A Federation Star Trek vessel hovers in the troposphere of an ocean planet. It is one of those aerodynamic, modern-looking ones that tend to show up for a cameo in the expensive effects-heavy season finales, only in this instance, the “saucer” is an enormous, open-topped garden. It is on a long slope which begins at the back of the disk and rakes downwards in rocky crags, pathways and waterfalls towards a shoreline at the ship’s bow. Through transparent aluminium, the inhabitants look beyond their own idyllic sea-horizon to the stormy waters of the world below and peer curiously at some twilight city engulfed in mist and monstrous waves.

The garden itself is verdant with botanical wonders from across the galaxy, and I spend some time exploring the novel flora as I hike up the great incline. At the centre-back, approximately where the bridge might have been, there was a great, fairground-like pendulum swinging forwards and back, a great platform apparently attached to and pivoting around nothing. Knowing the Captain entertained visitors here, I make my way onboard it found myself exhilarated by its motions, although it makes it difficult to have a meaningful conversation. At one point I felt as if I had been launched into infinity, frozen somewhere in which time appeared to stand still and I was surrounded by geometric forms reminiscent of early 90s wallpaper. When I was yanked back to the now when the pendulum retreated, I returned to my conversation with the skipper, who was an older gentleman who spoke in gnomish phrases. But I soon tire of his patter, especially after I started to get serious swinger vibes from him, so I took my leave to explore the rest of the ship.

The back corridors were full of bars and nightclubs full of in interspecies debauchery; semi-robotic humanoids with hexagons for faces hooked up with beige girls with insectoid eyes. After making my way through many such rooms, I found my way at the bottom of a large metallic shaft that tangled upwards like a climbing wall as far as the eye could see.
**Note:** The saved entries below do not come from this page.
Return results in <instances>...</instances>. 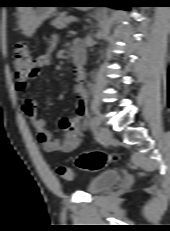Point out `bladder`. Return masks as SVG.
Segmentation results:
<instances>
[{
    "instance_id": "1",
    "label": "bladder",
    "mask_w": 170,
    "mask_h": 231,
    "mask_svg": "<svg viewBox=\"0 0 170 231\" xmlns=\"http://www.w3.org/2000/svg\"><path fill=\"white\" fill-rule=\"evenodd\" d=\"M121 178L118 170L105 171L92 178L87 186V191L90 194H99L114 186Z\"/></svg>"
}]
</instances>
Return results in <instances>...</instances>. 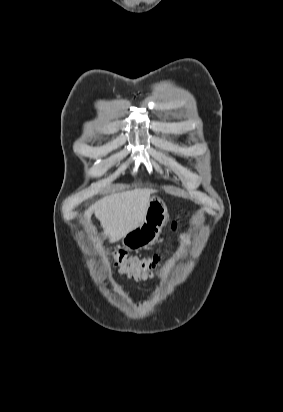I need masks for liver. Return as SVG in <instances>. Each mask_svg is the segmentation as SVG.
Wrapping results in <instances>:
<instances>
[{
  "instance_id": "liver-1",
  "label": "liver",
  "mask_w": 283,
  "mask_h": 412,
  "mask_svg": "<svg viewBox=\"0 0 283 412\" xmlns=\"http://www.w3.org/2000/svg\"><path fill=\"white\" fill-rule=\"evenodd\" d=\"M154 192L152 189H134L106 196L91 205L84 218L89 223L94 212L104 230L103 235L111 243L117 242L144 221L150 195Z\"/></svg>"
}]
</instances>
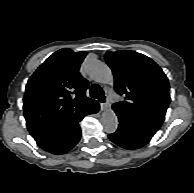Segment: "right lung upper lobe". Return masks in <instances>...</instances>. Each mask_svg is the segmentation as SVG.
Returning a JSON list of instances; mask_svg holds the SVG:
<instances>
[{
  "mask_svg": "<svg viewBox=\"0 0 194 193\" xmlns=\"http://www.w3.org/2000/svg\"><path fill=\"white\" fill-rule=\"evenodd\" d=\"M86 54L60 49L30 77L23 99L29 131L61 122L97 102L85 96L88 82L79 73Z\"/></svg>",
  "mask_w": 194,
  "mask_h": 193,
  "instance_id": "obj_1",
  "label": "right lung upper lobe"
}]
</instances>
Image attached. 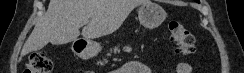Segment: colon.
I'll return each instance as SVG.
<instances>
[{
    "label": "colon",
    "instance_id": "obj_1",
    "mask_svg": "<svg viewBox=\"0 0 244 73\" xmlns=\"http://www.w3.org/2000/svg\"><path fill=\"white\" fill-rule=\"evenodd\" d=\"M169 35L180 55L187 56L194 52L195 38L183 22L170 21ZM53 65V60L48 55L41 52L33 53L26 63L23 73H50Z\"/></svg>",
    "mask_w": 244,
    "mask_h": 73
}]
</instances>
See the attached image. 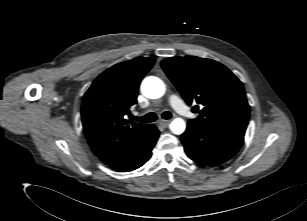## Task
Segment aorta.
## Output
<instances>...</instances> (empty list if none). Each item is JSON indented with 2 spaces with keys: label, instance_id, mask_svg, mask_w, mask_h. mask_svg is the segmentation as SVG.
Returning <instances> with one entry per match:
<instances>
[{
  "label": "aorta",
  "instance_id": "762f6f07",
  "mask_svg": "<svg viewBox=\"0 0 307 221\" xmlns=\"http://www.w3.org/2000/svg\"><path fill=\"white\" fill-rule=\"evenodd\" d=\"M142 94L150 99H157L164 95L165 84L155 76L146 77L141 83ZM186 129V123L182 118H175L170 123V130L177 135L182 134Z\"/></svg>",
  "mask_w": 307,
  "mask_h": 221
}]
</instances>
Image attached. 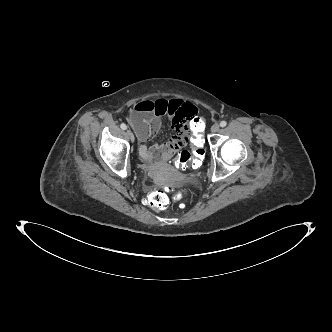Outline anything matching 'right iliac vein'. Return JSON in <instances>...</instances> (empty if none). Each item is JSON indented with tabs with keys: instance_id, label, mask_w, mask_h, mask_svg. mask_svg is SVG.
<instances>
[{
	"instance_id": "obj_1",
	"label": "right iliac vein",
	"mask_w": 332,
	"mask_h": 332,
	"mask_svg": "<svg viewBox=\"0 0 332 332\" xmlns=\"http://www.w3.org/2000/svg\"><path fill=\"white\" fill-rule=\"evenodd\" d=\"M126 135L130 139L131 142H134V139H135L134 138V134H133V132L130 129H127Z\"/></svg>"
}]
</instances>
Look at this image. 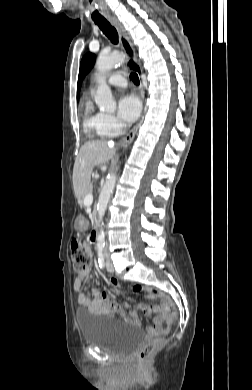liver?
Listing matches in <instances>:
<instances>
[{
    "label": "liver",
    "instance_id": "1",
    "mask_svg": "<svg viewBox=\"0 0 252 390\" xmlns=\"http://www.w3.org/2000/svg\"><path fill=\"white\" fill-rule=\"evenodd\" d=\"M116 153L114 146L106 141L86 142L79 150L73 167V187L80 199L88 191L91 173L96 165L107 163Z\"/></svg>",
    "mask_w": 252,
    "mask_h": 390
}]
</instances>
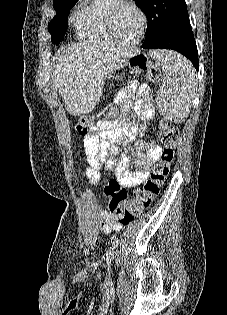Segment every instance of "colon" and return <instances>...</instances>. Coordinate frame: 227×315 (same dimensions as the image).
<instances>
[{
  "label": "colon",
  "mask_w": 227,
  "mask_h": 315,
  "mask_svg": "<svg viewBox=\"0 0 227 315\" xmlns=\"http://www.w3.org/2000/svg\"><path fill=\"white\" fill-rule=\"evenodd\" d=\"M131 67L136 71H147L150 81L154 84L159 83L161 72L146 57H134ZM92 127L93 118L91 116H81L76 122V131L82 136H86ZM160 132L164 145L160 159L153 165L148 179L134 191L132 198H128L127 190L116 179L110 180L105 187V194L109 199L108 210L123 226L131 223L152 204L159 195L175 160V149L179 141L178 129L171 127L166 121H162Z\"/></svg>",
  "instance_id": "5ec220e1"
}]
</instances>
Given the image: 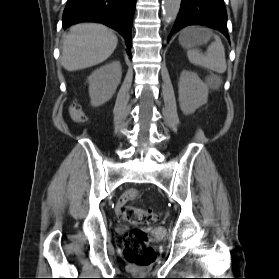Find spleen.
<instances>
[{
    "instance_id": "spleen-1",
    "label": "spleen",
    "mask_w": 279,
    "mask_h": 279,
    "mask_svg": "<svg viewBox=\"0 0 279 279\" xmlns=\"http://www.w3.org/2000/svg\"><path fill=\"white\" fill-rule=\"evenodd\" d=\"M188 59L194 65L202 66L219 74L224 73L227 68L225 49L220 37L217 35H214V42L208 46L205 54H201L195 49H189ZM219 86L220 80H217L213 87L218 89Z\"/></svg>"
}]
</instances>
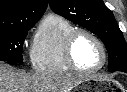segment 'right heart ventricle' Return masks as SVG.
<instances>
[{"instance_id":"e07e8e85","label":"right heart ventricle","mask_w":127,"mask_h":92,"mask_svg":"<svg viewBox=\"0 0 127 92\" xmlns=\"http://www.w3.org/2000/svg\"><path fill=\"white\" fill-rule=\"evenodd\" d=\"M75 29L65 18L48 14L40 22L32 46L33 69L43 75H63L71 72L64 59V42Z\"/></svg>"}]
</instances>
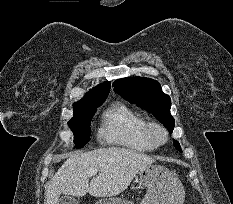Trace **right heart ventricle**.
<instances>
[{"label": "right heart ventricle", "instance_id": "obj_1", "mask_svg": "<svg viewBox=\"0 0 233 204\" xmlns=\"http://www.w3.org/2000/svg\"><path fill=\"white\" fill-rule=\"evenodd\" d=\"M146 122L141 113L117 102L103 112L98 135L102 142L109 145L139 152L152 151L155 146L144 133Z\"/></svg>", "mask_w": 233, "mask_h": 204}]
</instances>
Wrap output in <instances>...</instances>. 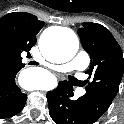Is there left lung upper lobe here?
Wrapping results in <instances>:
<instances>
[{
  "mask_svg": "<svg viewBox=\"0 0 124 124\" xmlns=\"http://www.w3.org/2000/svg\"><path fill=\"white\" fill-rule=\"evenodd\" d=\"M78 34L91 57V66L85 72L91 81L82 98L92 117L98 120L118 93L124 71L123 54L110 31L98 23H84Z\"/></svg>",
  "mask_w": 124,
  "mask_h": 124,
  "instance_id": "obj_1",
  "label": "left lung upper lobe"
}]
</instances>
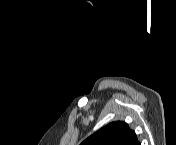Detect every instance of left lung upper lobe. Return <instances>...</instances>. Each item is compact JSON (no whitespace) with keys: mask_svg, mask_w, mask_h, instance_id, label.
Segmentation results:
<instances>
[{"mask_svg":"<svg viewBox=\"0 0 176 145\" xmlns=\"http://www.w3.org/2000/svg\"><path fill=\"white\" fill-rule=\"evenodd\" d=\"M81 145H140V143L127 123L116 121L95 132Z\"/></svg>","mask_w":176,"mask_h":145,"instance_id":"1","label":"left lung upper lobe"}]
</instances>
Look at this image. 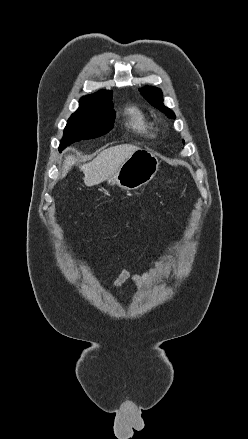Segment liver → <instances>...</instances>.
Wrapping results in <instances>:
<instances>
[{"label":"liver","instance_id":"6515ba94","mask_svg":"<svg viewBox=\"0 0 248 439\" xmlns=\"http://www.w3.org/2000/svg\"><path fill=\"white\" fill-rule=\"evenodd\" d=\"M138 149L140 148L132 144L113 146L100 152L91 162L79 165L84 173L85 185L91 187L107 180ZM76 163L77 159L73 155L66 156L60 178H64Z\"/></svg>","mask_w":248,"mask_h":439}]
</instances>
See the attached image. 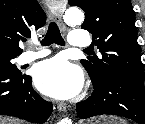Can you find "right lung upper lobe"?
Listing matches in <instances>:
<instances>
[{"label":"right lung upper lobe","instance_id":"cb5924a9","mask_svg":"<svg viewBox=\"0 0 145 124\" xmlns=\"http://www.w3.org/2000/svg\"><path fill=\"white\" fill-rule=\"evenodd\" d=\"M45 22V12L37 0H0V51L20 55V39L29 37Z\"/></svg>","mask_w":145,"mask_h":124}]
</instances>
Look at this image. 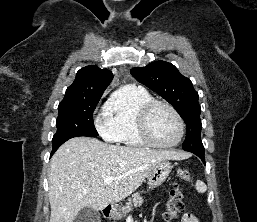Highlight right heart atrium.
Returning a JSON list of instances; mask_svg holds the SVG:
<instances>
[{
  "label": "right heart atrium",
  "mask_w": 257,
  "mask_h": 222,
  "mask_svg": "<svg viewBox=\"0 0 257 222\" xmlns=\"http://www.w3.org/2000/svg\"><path fill=\"white\" fill-rule=\"evenodd\" d=\"M97 130L102 137L111 140L109 122L107 118L97 123Z\"/></svg>",
  "instance_id": "d8ad5b80"
}]
</instances>
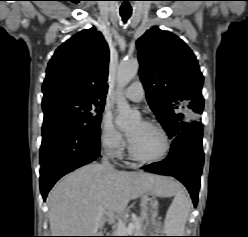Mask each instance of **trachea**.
<instances>
[{"label":"trachea","mask_w":248,"mask_h":237,"mask_svg":"<svg viewBox=\"0 0 248 237\" xmlns=\"http://www.w3.org/2000/svg\"><path fill=\"white\" fill-rule=\"evenodd\" d=\"M132 14V10L131 9H120V15L122 17V20L124 23L127 22V20L130 18Z\"/></svg>","instance_id":"3493384b"}]
</instances>
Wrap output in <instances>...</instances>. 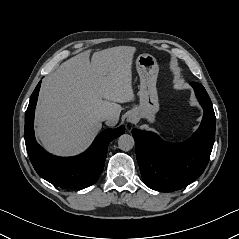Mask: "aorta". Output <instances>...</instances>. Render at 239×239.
Returning <instances> with one entry per match:
<instances>
[{"instance_id": "762f6f07", "label": "aorta", "mask_w": 239, "mask_h": 239, "mask_svg": "<svg viewBox=\"0 0 239 239\" xmlns=\"http://www.w3.org/2000/svg\"><path fill=\"white\" fill-rule=\"evenodd\" d=\"M134 145V138L129 134H123L118 138V146L123 151L131 150Z\"/></svg>"}]
</instances>
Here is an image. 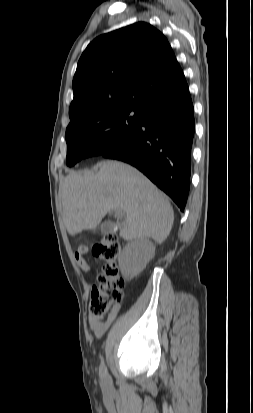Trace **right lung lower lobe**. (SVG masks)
<instances>
[{"label":"right lung lower lobe","instance_id":"obj_1","mask_svg":"<svg viewBox=\"0 0 253 413\" xmlns=\"http://www.w3.org/2000/svg\"><path fill=\"white\" fill-rule=\"evenodd\" d=\"M143 110L141 126L101 155L138 168L184 211L195 132L190 93L152 102Z\"/></svg>","mask_w":253,"mask_h":413}]
</instances>
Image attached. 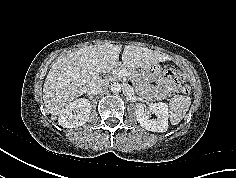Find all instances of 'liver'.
Listing matches in <instances>:
<instances>
[{
    "label": "liver",
    "instance_id": "obj_1",
    "mask_svg": "<svg viewBox=\"0 0 236 178\" xmlns=\"http://www.w3.org/2000/svg\"><path fill=\"white\" fill-rule=\"evenodd\" d=\"M121 45L98 44L70 51L57 59L51 66L43 86V101L51 114L60 115L68 102L90 91L102 80L99 73L116 69ZM170 60L145 47L125 46L122 63L127 68H146L162 61Z\"/></svg>",
    "mask_w": 236,
    "mask_h": 178
}]
</instances>
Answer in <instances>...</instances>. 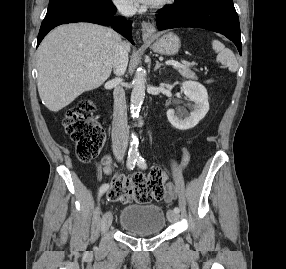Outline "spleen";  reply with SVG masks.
Listing matches in <instances>:
<instances>
[{
    "mask_svg": "<svg viewBox=\"0 0 286 269\" xmlns=\"http://www.w3.org/2000/svg\"><path fill=\"white\" fill-rule=\"evenodd\" d=\"M212 47L217 55V61L226 65L231 72H236L238 70V63L233 52L226 48L223 43L218 40L212 41Z\"/></svg>",
    "mask_w": 286,
    "mask_h": 269,
    "instance_id": "spleen-1",
    "label": "spleen"
}]
</instances>
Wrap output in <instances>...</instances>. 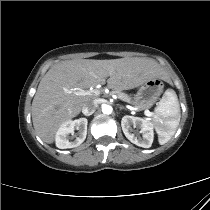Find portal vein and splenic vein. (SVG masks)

Like a video game, the elements that would help my ascent were helpfully marked out in red, and although it was exhausting I finally reached the top I opened a hatch and found myself in some kind of gunship moving its way through vividly coloured skyscrapers.

*

My toes and fingers fuse into claws and I leap towards my wife like Nosferatu. At the top of Easter Road in Edinburgh, an overpowering incandescent light shines from the top of Leith walk casting long shadows over the Duplo toys that drive up and down the road. I am unsure if this brilliance represents the dawn of a new age or the warmth of an irretrievable past.